Run a short ASR-only workflow inside ZeroGPU.
Verify the Space API workflow connection graph against VoiceGate/workflows/VoiceGate-Workflow.json.
Run SRT split -> VoxCPM -> SRT merge.
Run the full short-audio VoiceGate workflow on the personal T4 Small Space.
Run the full short-audio VoiceGate workflow on the organization ZeroGPU Space after quota recovers.
Confirm output audio is downloadable/playable from Gradio.
Confirm SRT files are downloadable from Gradio after redeploy.

Which exact node repository provides RH_LLMAPI_NODE?
Which exact node repository provides RunningHub_VoxCPM_*?
Is flash_attention_2 available and reliable in the ZeroGPU environment?
Can ASR run without flash_attention_2? Yes. The ASR-only smoke test used attention=sdpa.
Does VoxCPM2 fit comfortably in ZeroGPU memory with ASR and MelBandRoFormer in the same run? A full run reached the heavy nodes but timed out at the 800s app wait window; the next shortened retry was blocked by ZeroGPU quota before execution.
Can a full short-audio workflow run on T4 Small? Yes, on the duplicated personal Space with a warm ComfyUI process, the test completed in 24.4s.
How do we avoid user-facing failure after hardware changes? The user path now checks required model paths and runs bootstrap_comfy.py --with-models before submitting to ComfyUI.

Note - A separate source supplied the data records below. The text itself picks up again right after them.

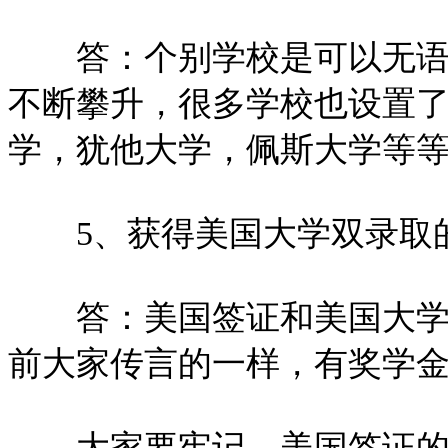
答：个别学校是可以无语言
不断攀升，很多学校也设置
学，犹他大学，佩斯大学等
5、获得美国大学双录取的
答：美国签证和美国大学双
前大家传言的一样，有奖学
大家要牢记，美国签证的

Where should large model files live? /data/voicegate_models, with symlinks into ComfyUI's expected model directories.
Should the first public demo disable background separation to reduce runtime and memory pressure?
What maximum uploaded audio/video duration should the first version allow?
Can SSH access the ZeroGPU CUDA device directly? No. SSH enters the normal running Space container without CUDA; GPU work must run inside a @spaces.GPU function.
Has the Space successfully invoked ZeroGPU CUDA from Gradio? Yes. The gpu_smoke_test button returned cuda_available=True on one CUDA device.